Он прищурил маленькие белобровые глаза, ехидно кривя рот.
-- Я вот сейчас с Марьевского моста швырнул в прорубь собачонку купчихи Усовой, за это тоже башку проломят?
Плоскогрудый, со втянутыми грязношафранными щеками, поросшими колючей щетиной, большеголовый, он широко расставил свои кривые ноги в стоптанных галошах, откинул на крестцы полы желтенького ватного пиджака, подперся руками в бедра.

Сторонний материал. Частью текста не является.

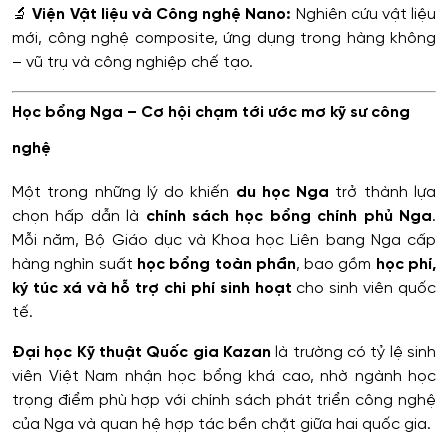
🔬
Viện Vật liệu và Công nghệ Nano:
Nghiên cứu vật liệu
mới, công nghệ composite, ứng dụng trong hàng không
– vũ trụ và công nghiệp chế tạo.
Học bổng Nga – Cơ hội chạm tới ước mơ kỹ sư công
nghệ
Một trong những lý do khiến
du học Nga
trở thành lựa
chọn hấp dẫn là
chính sách học bổng chính phủ Nga
.
Mỗi năm, Bộ Giáo dục và Khoa học Liên bang Nga cấp
hàng nghìn suất
học bổng toàn phần
, bao gồm
học phí,
ký túc xá và hỗ trợ chi phí sinh hoạt
cho sinh viên quốc
tế.
Đại học Kỹ thuật Quốc gia Kazan
là trường có tỷ lệ sinh
viên Việt Nam nhận học bổng khá cao, nhờ ngành học
trọng điểm phù hợp với chính sách phát triển công nghệ
của Nga và quan hệ hợp tác bền chặt giữa hai quốc gia.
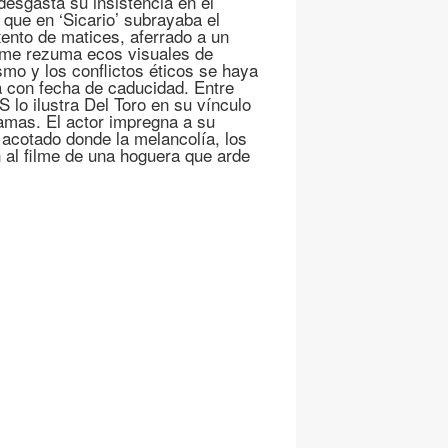
desgasta su insistencia en el
 que en ‘Sicario’ subrayaba el
xento de matices, aferrado a un
ilme rezuma ecos visuales de
ismo y los conflictos éticos se haya
a con fecha de caducidad. Entre
 lo ilustra Del Toro en su vínculo
ramas. El actor impregna a su
o acotado donde la melancolía, los
an al filme de una hoguera que arde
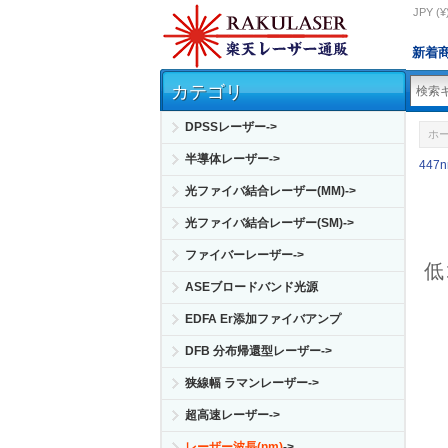
JPY (¥
新着
カテゴリ
DPSSレーザー->
ホ
半導体レーザー->
447
光ファイバ結合レーザー(MM)->
光ファイバ結合レーザー(SM)->
ファイバーレーザー->
低
ASEブロードバンド光源
EDFA Er添加ファイバアンプ
DFB 分布帰還型レーザー->
狭線幅 ラマンレーザー->
超高速レーザー->
レーザー波長(nm)
->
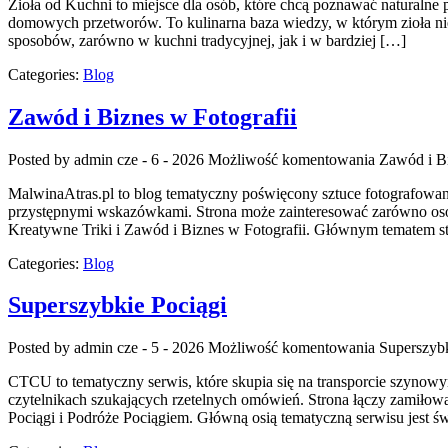
Zioła od Kuchni to miejsce dla osób, które chcą poznawać naturalne
domowych przetworów. To kulinarna baza wiedzy, w którym zioła nie
sposobów, zarówno w kuchni tradycyjnej, jak i w bardziej […]
Categories:
Blog
Zawód i Biznes w Fotografii
Posted by admin
cze - 6 - 2026
Możliwość komentowania
Zawód i Bi
MalwinaAtras.pl to blog tematyczny poświęcony sztuce fotografowani
przystępnymi wskazówkami. Strona może zainteresować zarówno osoby,
Kreatywne Triki i Zawód i Biznes w Fotografii. Głównym tematem st
Categories:
Blog
Superszybkie Pociągi
Posted by admin
cze - 5 - 2026
Możliwość komentowania
Superszybk
CTCU to tematyczny serwis, które skupia się na transporcie szynowym
czytelnikach szukających rzetelnych omówień. Strona łączy zamiłowa
Pociągi i Podróże Pociągiem. Główną osią tematyczną serwisu jest ś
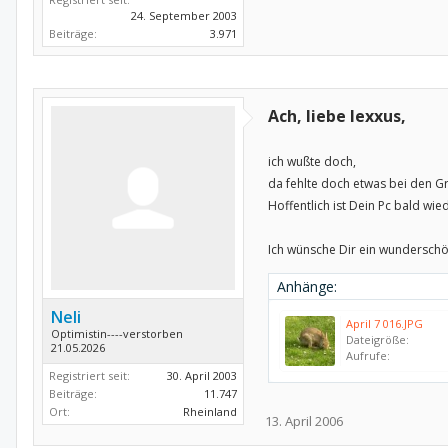
24. September 2003
Beiträge:
3.971
Ach, liebe lexxus,
ich wußte doch,
da fehlte doch etwas bei den Gr
Hoffentlich ist Dein Pc bald wied
Ich wünsche Dir ein wundersch
Anhänge:
Neli
April 7 016.JPG
Optimistin----verstorben
Dateigröße:
21.05.2026
Aufrufe:
Registriert seit:
30. April 2003
Beiträge:
11.747
Ort:
Rheinland
13. April 2006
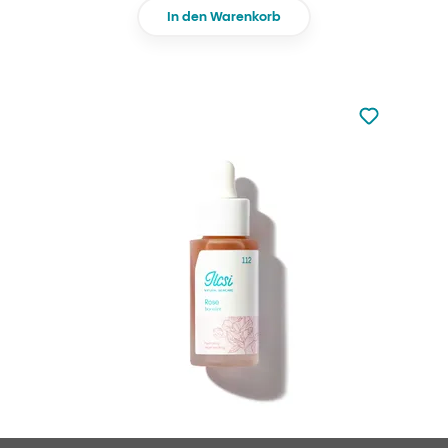
In den Warenkorb
zu den Favori
zu Ihren Fa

-- Я, может, нынче архиерею дерзил, ну? -- Поддевкин оттопырил сковородником губы.-- Вы знаете, кто есть Осип Аверьянович Поддевкин? Что? Я, может, с Николай Иванычем -- студентом -- печатал все дни запрещенные листки!
-- Про что, милачок, про что ты? -- подпрыгнул, хватая его за руку, Илья Микитич.-- Про какого ты Миколая Иваныча? Где он?
-- Цыц! -- крикнул на него Поддевкин.-- Нишкии. Это дело запрещенное!
Он петухом налетел на Илью Микитича -- нос к носу; как крылья, расставил красные руки.
-- Может быть, вы переряженные крючки, чего у меня выпытываете? Не вижу по харям?
Осип запахнул пиджак, оправил барашковую шапку, круто обернулся к нам спиной.
-- Идите своей дорогой, а я своей.
-- Этого оставить нельзя! -- испуганно завопил Илья Микитич, хватая Поддевкина опять за руку.-- Расскажи, пожалуйста, кто это Миколай Иваныч! Мы тебя без этого не отпустим!
Осип Аверьянович вспылил.
-- Ну, студент! Ну, подметные письма печатал!..-- вытянув шею, задергал он подбородком; как челнок -- вверх и вниз заходил его острый, искусанный блохами кадык.-- Ну, не признает начальства!
-- Где он, Ося? Где? -- тормошил Поддевкина задыхающийся Лопатин.-- Эко, господи!.. Насилушку наткнулись!.. Где он, голубеночек?..
-- Вы, видно, тоже из таких? -- равнодушно спросил Поддевкин, глядя куда-то поверх наших голов.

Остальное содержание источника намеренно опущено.